Joshua Sharfstein has his marching orders--from Dr. Marcia Angell, former New England Journal of Medicine editor-in-chief and current Harvard Medical School lecturer. In a Washington Post column, Angell set out a list of seven goals for Sharfstein, who's acting commissioner of the FDA while Margaret Hamburg awaits Senate confirmation as permanent chief, and his future boss.
Now, Angell has a particular point of view; she's published a book called The Truth About the Drug Companies: How They Deceive Us and What to Do About It. But that doesn't mean her recommendations should automatically be pooh-poohed by pharma as, well, anti-pharma. Several of her ideas have been advanced by plenty of not-so-anti-pharma folk. And all of them have been bandied about in recent months by one expert or another. But enough preamble; here they are, for your critique.
- Congress should repeal the Prescription Drug User Fee Act because it "puts the FDA on the payroll of the industry it regulates." Drug companies shouldn't be considered the FDA's "users," Angell writes.
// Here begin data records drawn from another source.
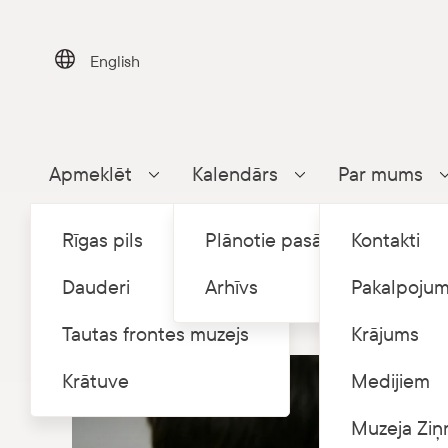
Skip
to
content
English
Apmeklēt
Kalendārs
Par mums
Parādīt apakšizvēlni
Parādīt apakšizvēlni
Rīgas pils
Plānotie pasākumi
Kontakti
Dauderi
Arhīvs
Pakalpojum
Tautas frontes muzejs
Krājums
Krātuve
Medijiem
Muzeja Ziņ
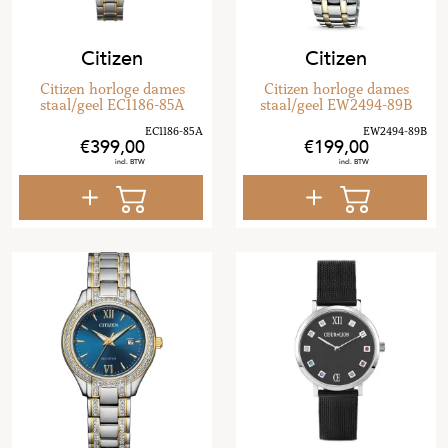
Citizen
Citizen
Citizen horloge dames
Citizen horloge dames
staal/geel EC1186-85A
staal/geel EW2494-89B
399
,
00
199
,
00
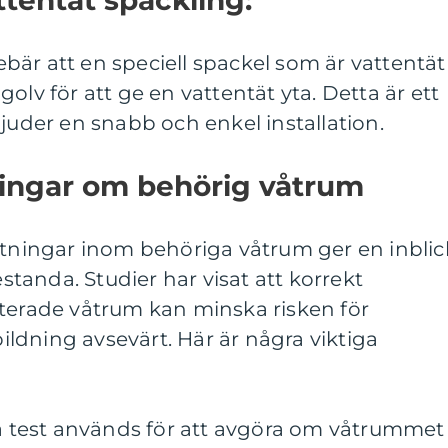
är att en speciell spackel som är vattentät
olv för att ge en vattentät yta. Detta är ett
bjuder en snabb och enkel installation.
ningar om behörig våtrum
ätningar inom behöriga våtrum ger en inblic
estanda. Studier har visat att korrekt
aterade våtrum kan minska risken för
ldning avsevärt. Här är några viktiga
ta test används för att avgöra om våtrummet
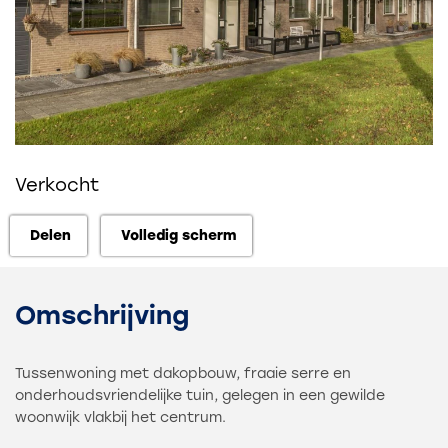
Verkocht
Delen
Volledig scherm
Delen
Volledig scherm
Omschrijving
Tussenwoning met dakopbouw, fraaie serre en
onderhoudsvriendelijke tuin, gelegen in een gewilde
woonwijk vlakbij het centrum.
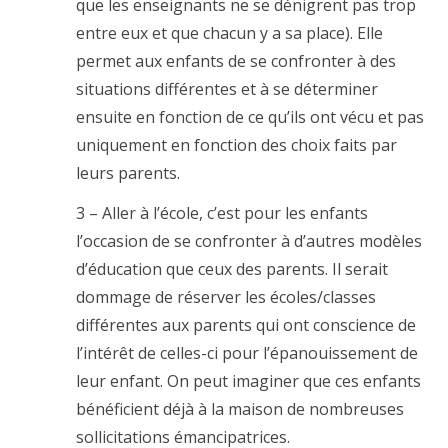
que les enseignants ne se dénigrent pas trop
entre eux et que chacun y a sa place). Elle
permet aux enfants de se confronter à des
situations différentes et à se déterminer
ensuite en fonction de ce qu’ils ont vécu et pas
uniquement en fonction des choix faits par
leurs parents.
3 – Aller à l’école, c’est pour les enfants
l’occasion de se confronter à d’autres modèles
d’éducation que ceux des parents. Il serait
dommage de réserver les écoles/classes
différentes aux parents qui ont conscience de
l’intérêt de celles-ci pour l’épanouissement de
leur enfant. On peut imaginer que ces enfants
bénéficient déjà à la maison de nombreuses
sollicitations émancipatrices.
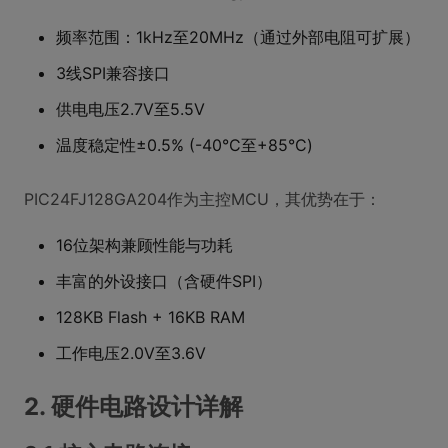
频率范围：1kHz至20MHz（通过外部电阻可扩展）
3线SPI兼容接口
供电电压2.7V至5.5V
温度稳定性±0.5% (-40°C至+85°C)
PIC24FJ128GA204作为主控MCU，其优势在于：
16位架构兼顾性能与功耗
丰富的外设接口（含硬件SPI）
128KB Flash + 16KB RAM
工作电压2.0V至3.6V
2. 硬件电路设计详解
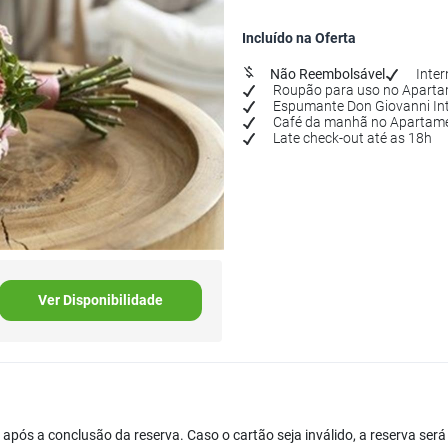
Incluído na Oferta
Não Reembolsável
Inter
Roupão para uso no Apart
Espumante Don Giovanni Int
Café da manhã no Apartam
Late check-out até as 18h
Ver Disponibilidade
o, após a conclusão da reserva. Caso o cartão seja inválido, a reserva s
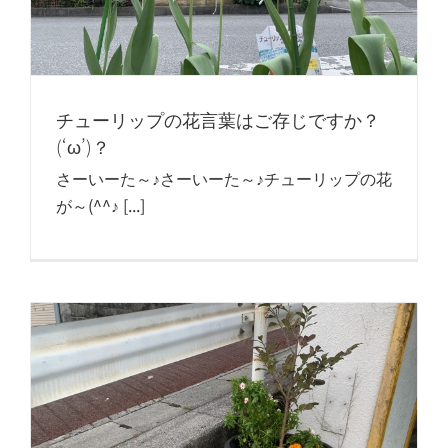
チューリップの花言葉はご存じですか？
(‘ω’)？
さーいーた～♪さーいーた～♪チューリップの花
が～(^^♪ [...]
The public is the user, so the public should support the agency.
- Consultants for drug companies should be banned from advisory committees; there's "no reason to tolerate any conflicts of interest in such key positions."
- FDA should enforce its mandates on post-marketing studies. Enough said.
- The agency should review generics as quickly as it checks out branded meds. Right now, FDA takes about twice as long on generics, Angell says.
- Congress should give FDA the power to require drugmakers to compare their new drugs with similar existing meds. Angell isn't fond of me-too meds, obvously.
- FDA should stop approving me-too drugs on the basis of surrogate endpoints. The agency should use outcomes as endpoints when same-class drugs are already on the market, she contends.
- The agency should bar DTC ads for three years after a new drug is approved, to give any unanticipated risks time to become apparent.
So, what do you think? Any additions or subtractions? Any of these recommendations patently unfair or potentially ruinous? Or do you love them all?